O trecho acima é de um artigo do jornalista, professor, crítico e historiador literário José Veríssimo, em artigo noJornal do Comércio, um mês depois da morte de Machado. Causou espanto em muita gente, inclusive em Joaquim Nabuco, que lhe enviou uma carta: “Seu artigo no jornal está belíssimo, mas essa frase causou-me arrepio: ‘Mulato, foi de fato um grego da melhor época’. Eu não teria chamado o Machado mulato (itálico no original) e penso que nada lhe doeria mais do que essa síntese. Rogo-lhe que tire isso quando reduzir os artigos a páginas permanentes. A palavra não é literária e é pejorativa, basta ver-lhe a etimologia. O Machado para mim era um branco, e creio que por tal se tornava (sic); quando houvesse sangue estranho, isso em nada afetava a sua perfeita caracterização caucásica. Eu pelo menos só vi nele o grego. O nosso pobre amigo, tão sensível, preferiria o esquecimento à glória com a devassa sobre suas origens”. É interessante perceber que o que causa espanto a Nabuco é Veríssimo ter chamado Machado de mulato, e não ter dito que as qualidades de medida, tato, bom gosto e elegância, na vida e na arte, eram alheias aos mestiços como ele, um neto de escravos. Pensamento condizente com um governo brasileiro que discutia a nossa condenação ao atraso e à pobreza de espírito, adquirida via mestiçagem. A solução seria tentar reproduzir, nos trópicos, a pureza de sangue europeia, sonho de consumo antigo das elites portuguesa, na época do Brasil colônia, e brasileira, pelo que parece, até os dias atuais.

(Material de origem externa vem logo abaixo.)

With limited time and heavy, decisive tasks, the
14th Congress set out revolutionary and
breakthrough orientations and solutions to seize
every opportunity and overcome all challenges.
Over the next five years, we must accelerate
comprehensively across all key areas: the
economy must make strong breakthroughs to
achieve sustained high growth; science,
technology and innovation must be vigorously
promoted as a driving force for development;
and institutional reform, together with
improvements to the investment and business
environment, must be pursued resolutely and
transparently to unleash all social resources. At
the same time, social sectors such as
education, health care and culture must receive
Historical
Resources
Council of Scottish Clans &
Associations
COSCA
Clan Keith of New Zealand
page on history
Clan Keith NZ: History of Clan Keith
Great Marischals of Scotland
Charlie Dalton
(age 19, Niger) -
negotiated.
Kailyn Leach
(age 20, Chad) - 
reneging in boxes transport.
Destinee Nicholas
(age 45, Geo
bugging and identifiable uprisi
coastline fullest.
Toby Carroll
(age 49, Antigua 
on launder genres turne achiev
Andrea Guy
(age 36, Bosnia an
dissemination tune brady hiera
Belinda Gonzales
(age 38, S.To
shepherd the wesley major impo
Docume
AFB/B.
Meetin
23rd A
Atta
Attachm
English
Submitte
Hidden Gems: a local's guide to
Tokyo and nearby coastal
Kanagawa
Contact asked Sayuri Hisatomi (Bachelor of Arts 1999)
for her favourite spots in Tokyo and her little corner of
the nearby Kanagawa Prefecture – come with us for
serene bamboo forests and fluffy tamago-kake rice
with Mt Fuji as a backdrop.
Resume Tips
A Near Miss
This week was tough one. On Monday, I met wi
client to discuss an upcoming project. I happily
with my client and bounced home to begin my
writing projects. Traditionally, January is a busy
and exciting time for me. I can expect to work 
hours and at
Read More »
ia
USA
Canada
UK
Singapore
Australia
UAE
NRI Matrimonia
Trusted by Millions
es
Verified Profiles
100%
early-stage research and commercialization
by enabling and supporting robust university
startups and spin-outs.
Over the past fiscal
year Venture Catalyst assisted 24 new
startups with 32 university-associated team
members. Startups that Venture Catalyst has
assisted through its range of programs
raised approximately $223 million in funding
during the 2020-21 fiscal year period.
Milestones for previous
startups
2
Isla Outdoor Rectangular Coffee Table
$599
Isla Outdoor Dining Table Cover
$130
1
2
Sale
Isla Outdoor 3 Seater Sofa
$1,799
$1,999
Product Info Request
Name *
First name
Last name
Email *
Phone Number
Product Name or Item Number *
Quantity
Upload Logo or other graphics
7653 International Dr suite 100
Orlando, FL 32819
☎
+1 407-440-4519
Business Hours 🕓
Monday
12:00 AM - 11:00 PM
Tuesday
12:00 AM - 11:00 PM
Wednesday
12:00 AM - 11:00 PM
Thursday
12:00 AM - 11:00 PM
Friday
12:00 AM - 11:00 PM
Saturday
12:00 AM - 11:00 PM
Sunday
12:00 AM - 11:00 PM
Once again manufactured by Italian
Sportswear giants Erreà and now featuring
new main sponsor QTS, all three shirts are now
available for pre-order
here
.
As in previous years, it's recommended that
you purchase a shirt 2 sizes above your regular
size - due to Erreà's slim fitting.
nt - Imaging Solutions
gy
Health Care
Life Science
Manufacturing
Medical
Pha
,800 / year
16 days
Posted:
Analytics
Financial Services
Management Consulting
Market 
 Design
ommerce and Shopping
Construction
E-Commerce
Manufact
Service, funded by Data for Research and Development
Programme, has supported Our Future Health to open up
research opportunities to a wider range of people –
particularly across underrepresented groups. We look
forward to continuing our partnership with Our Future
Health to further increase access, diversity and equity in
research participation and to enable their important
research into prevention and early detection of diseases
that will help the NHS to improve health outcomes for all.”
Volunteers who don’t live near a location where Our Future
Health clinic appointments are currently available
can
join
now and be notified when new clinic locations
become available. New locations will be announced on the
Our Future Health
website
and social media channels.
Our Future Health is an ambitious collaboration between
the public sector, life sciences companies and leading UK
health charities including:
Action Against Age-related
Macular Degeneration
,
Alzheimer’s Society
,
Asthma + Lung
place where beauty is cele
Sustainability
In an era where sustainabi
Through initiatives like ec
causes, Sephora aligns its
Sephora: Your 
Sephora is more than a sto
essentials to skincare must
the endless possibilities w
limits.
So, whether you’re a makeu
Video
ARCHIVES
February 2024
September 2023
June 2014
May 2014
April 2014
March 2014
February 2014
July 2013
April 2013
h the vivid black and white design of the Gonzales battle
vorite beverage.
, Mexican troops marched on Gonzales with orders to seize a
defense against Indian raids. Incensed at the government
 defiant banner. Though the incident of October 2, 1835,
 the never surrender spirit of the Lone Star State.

A ideia de embranquecimento dos brasileiros é antiga, e muitos eram abolicionistas não por questões humanitárias, mas porque acreditavam ser necessário estancar o quanto antes a introdução de sangue negro entre os nacionais. Em um ensaio publicado em Lisboa, em 1821, o médico e filósofo Francisco Soares Filho aponta a heterogeneidade do Brasil como o grande empecilho para o país se tornar um Estado moderno: “Hum povo composto de diversos povos não he rigorosamente uma Nação; he um mixto de incoherente e fraco”. O livro de Andreas Hofbauer, Uma história do branqueamento ou o negro em questão, transcreve vários trechos do artigo de Francisco Soares Filho, Ensaio sobre os melhoramentos de Portugal e do Brasil, entre os quais destaco o que fala da necessidade e das vantagens de se promover a miscigenação controlada.
“Os africanos, sendo muito numerosos no Brasil, os seus mistiços o são igualmente; nestes se deve fundar outra nova origem para a casta branca. (…) Os mistiços conservarão só metade, ou menos, do cunho africano; sua côr he menos preta, os cabellos menos crespos e lanudos, os beiços e nariz menos grossos e chatos, etc. Se elles se unem depois à casta branca, os segundos mistiços tem já menos da côr baça, etc. Se inda a terceira geração se faz com branca, o cunho africano perde-se totalmente, e a côr he a mesma que a dos brancos; às vezes inda mais clara; só nos cabellos he que se divisa huma leve disposição para se encresparem. (…) E deste modo teremos outra grande origem de augmento da população dos brancos, e quasi extinção dos pretos e mistiços desta parte do mundo; pelo menos serão tão poucos que não entrarão em conta alguma nas considerações do Legislador.”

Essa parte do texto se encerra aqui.